🤖 AI Summary
This work proposes X-Voice, a zero-shot cross-lingual voice cloning method for text-to-speech synthesis that requires neither target-language speech samples nor their corresponding transcriptions. Built upon the F5-TTS architecture, X-Voice employs a unified International Phonetic Alphabet (IPA) representation, incorporates dual-level language identifiers, and leverages a two-stage training strategy—comprising synthetic audio prompt generation and transcript-free fine-tuning—combined with a Classifier-Free Guidance-based decoupled scheduling mechanism. This enables zero-shot voice cloning across 30 languages using any reference speaker’s voice.

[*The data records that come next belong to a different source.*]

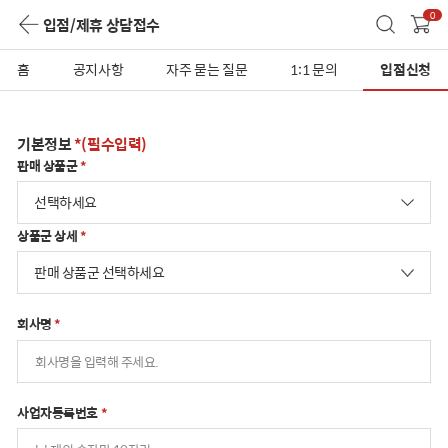
0
입점/제휴 상담접수
홈
공지사항
자주 묻는 질문
1:1 문의
입점신청
입점/
기본정보
*(필수입력)
제휴
판매 상품군
*
상담접수
선택하세요
상품군 상세
*
판매 상품군 선택하세요
회사명
*
사업자등록번호
*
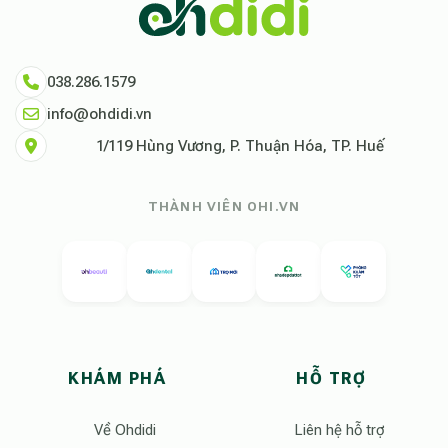
038.286.1579
info@ohdidi.vn
1/119 Hùng Vương, P. Thuận Hóa, TP. Huế
THÀNH VIÊN OHI.VN
KHÁM PHÁ
HỖ TRỢ
Về Ohdidi
Liên hệ hỗ trợ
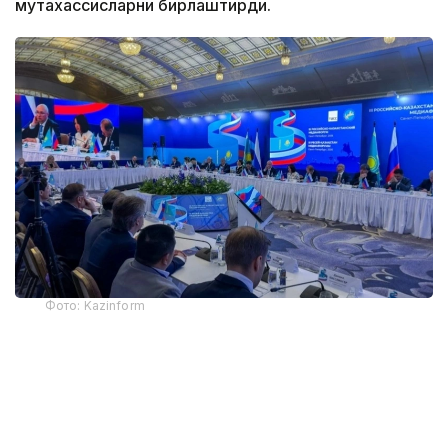
мутахассисларни бирлаштирди.
Фото: Kazinform
Форумнинг асосий мавзулари сунъий интеллект
даврида журналистиканинг истиқболлари ва
қийинчиликлари, рақамли технологиялардан
фойдаланиш, ортиқча ва ишончсиз маълумотларга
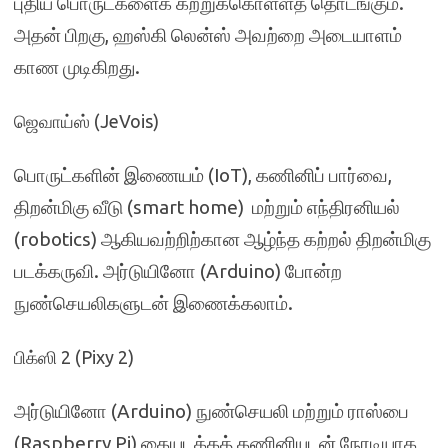
புதிய பொருட்களைக் கற்றுக்கொள்ளத் தொடங்கும்.
அதன் பிறகு, ஹஸ்கி லென்ஸ் அவற்றை அடையாளம்
காண முடிகிறது.
ஜெவாய்ஸ் (JeVois)
பொருட்களின் இணையம் (IoT), கணினிப் பார்வை,
திறன்மிகு வீடு (smart home) மற்றும் எந்திரனியல்
(robotics) ஆகியவற்றிற்கான ஆழ்ந்த கற்றல் திறன்மிகு
படக்கருவி. அர்டுயினோ (Arduino) போன்ற
நுண்செயலிகளுடன் இணைக்கலாம்.
பிக்ஸி 2 (Pixy 2)
அர்டுயினோ (Arduino) நுண்செயலி மற்றும் ராஸ்பை
(Raspberry Pi) கையடக்கத் கணினியுடன் நேரடியாக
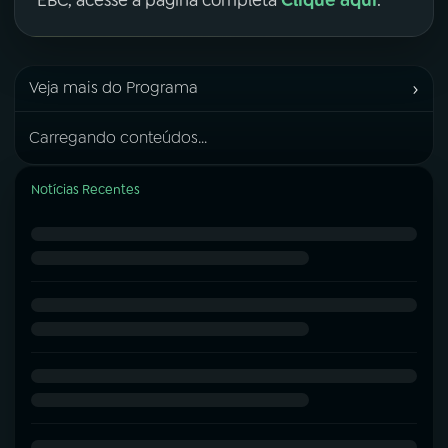
›
Veja mais do Programa
Carregando conteúdos...
Notícias Recentes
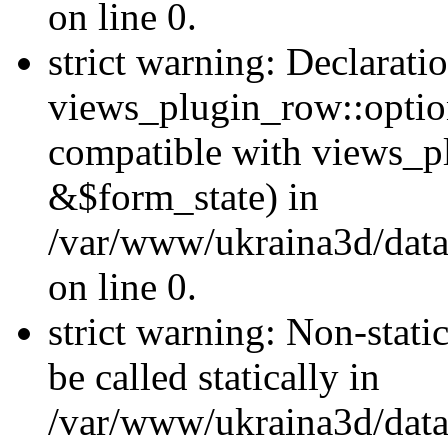
on line 0.
strict warning: Declarati
views_plugin_row::optio
compatible with views_p
&$form_state) in
/var/www/ukraina3d/data
on line 0.
strict warning: Non-stati
be called statically in
/var/www/ukraina3d/data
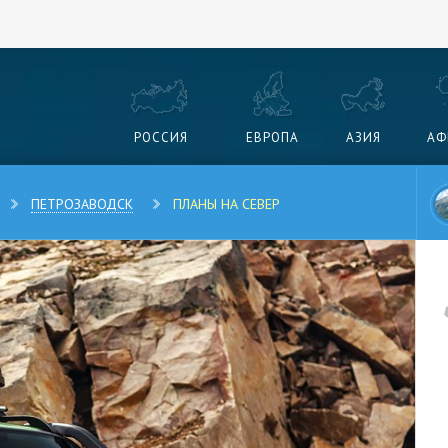
РОССИЯ
ЕВРОПА
АЗИЯ
АФ
ПЕТРОЗАВОДСК
ПЛАНЫ НА СЕВЕР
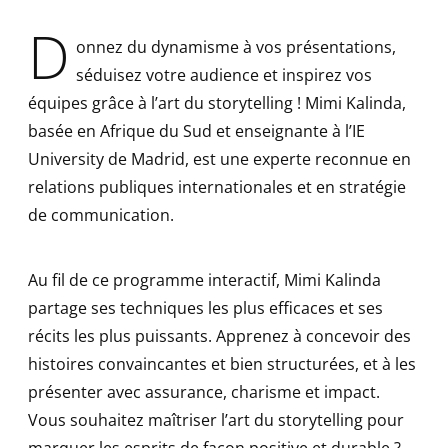
D
onnez du dynamisme à vos présentations,
séduisez votre audience et inspirez vos
équipes grâce à l’art du storytelling ! Mimi Kalinda,
basée en Afrique du Sud et enseignante à l’IE
University de Madrid, est une experte reconnue en
relations publiques internationales et en stratégie
de communication.
Au fil de ce programme interactif, Mimi Kalinda
partage ses techniques les plus efficaces et ses
récits les plus puissants. Apprenez à concevoir des
histoires convaincantes et bien structurées, et à les
présenter avec assurance, charisme et impact.
Vous souhaitez maîtriser l’art du storytelling pour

Experimental results demonstrate that X-Voice significantly outperforms existing flow-matching systems such as LEMAS-TTS in both subjective and objective evaluations, achieving cross-lingual cloning performance comparable to billion-parameter models like Qwen3-TTS.
📝 Abstract
In this paper, we present X-Voice, a 0.4B multilingual zero-shot voice cloning model that clones arbitrary voices and enables everyone to speak 30 languages. X-Voice is trained on a 420K-hour multilingual corpus using the International Phonetic Alphabet (IPA) as a unified representation. To eliminate the reliance on prompt text without complex preprocessing like forced alignment, we design a two-stage training paradigm. In Stage 1, we establish X-Voice$_{\text{s1}}$ through standard conditional flow-matching training and use it to synthesize 10K hours of speaker-consistent segments as audio prompts. In Stage 2, we fine-tune on these audio pairs with prompt text masked to derive X-Voice$_{\text{s2}}$, which enables zero-shot voice cloning without requiring transcripts of audio prompts. Architecturally, we extend F5-TTS by implementing a dual-level injection of language identifiers and decoupling and scheduling of Classifier-Free Guidance to facilitate multilingual speech synthesis. Subjective and objective evaluation results demonstrate that X-Voice outperforms existing flow-matching based multilingual systems like LEMAS-TTS and achieves zero-shot cross-lingual cloning capabilities comparable to billion-scale models such as Qwen3-TTS. To facilitate research transparency and community advancement, we open-source all related resources.